▶ Task requirements:
Once you find the line with "deliver relevant advertising. Learn" in the entries below, return exactly every line from it through the line with "are trademarks of Xero Limited.".

▶ Records for processing:

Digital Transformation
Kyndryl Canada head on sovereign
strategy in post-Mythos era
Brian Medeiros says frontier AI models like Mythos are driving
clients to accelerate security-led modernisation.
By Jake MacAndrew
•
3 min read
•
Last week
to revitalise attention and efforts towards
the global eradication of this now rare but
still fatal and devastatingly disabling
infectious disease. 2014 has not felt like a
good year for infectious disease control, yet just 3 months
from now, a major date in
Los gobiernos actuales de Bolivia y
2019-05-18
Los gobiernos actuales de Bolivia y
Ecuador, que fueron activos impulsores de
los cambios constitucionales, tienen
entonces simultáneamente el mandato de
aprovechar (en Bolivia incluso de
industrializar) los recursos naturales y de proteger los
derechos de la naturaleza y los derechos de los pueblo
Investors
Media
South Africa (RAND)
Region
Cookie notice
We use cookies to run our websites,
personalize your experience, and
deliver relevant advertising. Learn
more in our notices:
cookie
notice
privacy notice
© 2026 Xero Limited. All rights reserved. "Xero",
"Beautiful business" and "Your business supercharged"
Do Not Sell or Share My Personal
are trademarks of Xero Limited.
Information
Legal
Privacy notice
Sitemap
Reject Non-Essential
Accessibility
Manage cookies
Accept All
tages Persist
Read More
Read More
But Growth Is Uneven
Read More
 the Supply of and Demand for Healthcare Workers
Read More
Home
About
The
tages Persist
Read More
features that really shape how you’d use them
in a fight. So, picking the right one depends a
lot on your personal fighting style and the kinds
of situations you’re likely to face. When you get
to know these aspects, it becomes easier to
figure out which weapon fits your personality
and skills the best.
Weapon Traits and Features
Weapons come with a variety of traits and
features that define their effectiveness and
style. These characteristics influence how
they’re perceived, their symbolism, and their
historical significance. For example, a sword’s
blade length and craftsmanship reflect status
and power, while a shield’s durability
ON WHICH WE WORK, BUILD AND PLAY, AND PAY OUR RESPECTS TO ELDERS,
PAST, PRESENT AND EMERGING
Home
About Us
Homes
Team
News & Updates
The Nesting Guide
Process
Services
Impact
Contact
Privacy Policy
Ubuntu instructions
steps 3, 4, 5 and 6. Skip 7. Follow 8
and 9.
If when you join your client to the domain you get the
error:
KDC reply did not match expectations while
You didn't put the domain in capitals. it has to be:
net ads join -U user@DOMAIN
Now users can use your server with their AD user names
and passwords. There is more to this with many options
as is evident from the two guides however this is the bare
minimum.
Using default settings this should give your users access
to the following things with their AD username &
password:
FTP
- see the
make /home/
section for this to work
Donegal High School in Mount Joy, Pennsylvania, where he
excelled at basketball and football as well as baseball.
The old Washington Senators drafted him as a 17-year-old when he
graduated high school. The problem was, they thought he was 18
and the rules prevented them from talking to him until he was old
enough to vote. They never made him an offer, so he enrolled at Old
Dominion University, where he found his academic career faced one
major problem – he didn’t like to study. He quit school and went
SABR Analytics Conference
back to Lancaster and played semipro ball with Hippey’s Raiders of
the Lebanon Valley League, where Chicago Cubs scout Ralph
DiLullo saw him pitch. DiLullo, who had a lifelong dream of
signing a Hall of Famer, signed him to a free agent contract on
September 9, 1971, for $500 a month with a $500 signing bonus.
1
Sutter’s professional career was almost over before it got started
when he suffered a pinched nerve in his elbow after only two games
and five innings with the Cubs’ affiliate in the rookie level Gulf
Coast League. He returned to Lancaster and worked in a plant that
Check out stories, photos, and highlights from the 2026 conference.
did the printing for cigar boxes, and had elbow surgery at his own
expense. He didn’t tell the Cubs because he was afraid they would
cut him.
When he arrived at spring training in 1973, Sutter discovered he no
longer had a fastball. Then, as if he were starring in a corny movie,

▶ Written response:
deliver relevant advertising. Learn
more in our notices:
cookie
notice
privacy notice
© 2026 Xero Limited. All rights reserved. "Xero",
"Beautiful business" and "Your business supercharged"
Do Not Sell or Share My Personal
are trademarks of Xero Limited.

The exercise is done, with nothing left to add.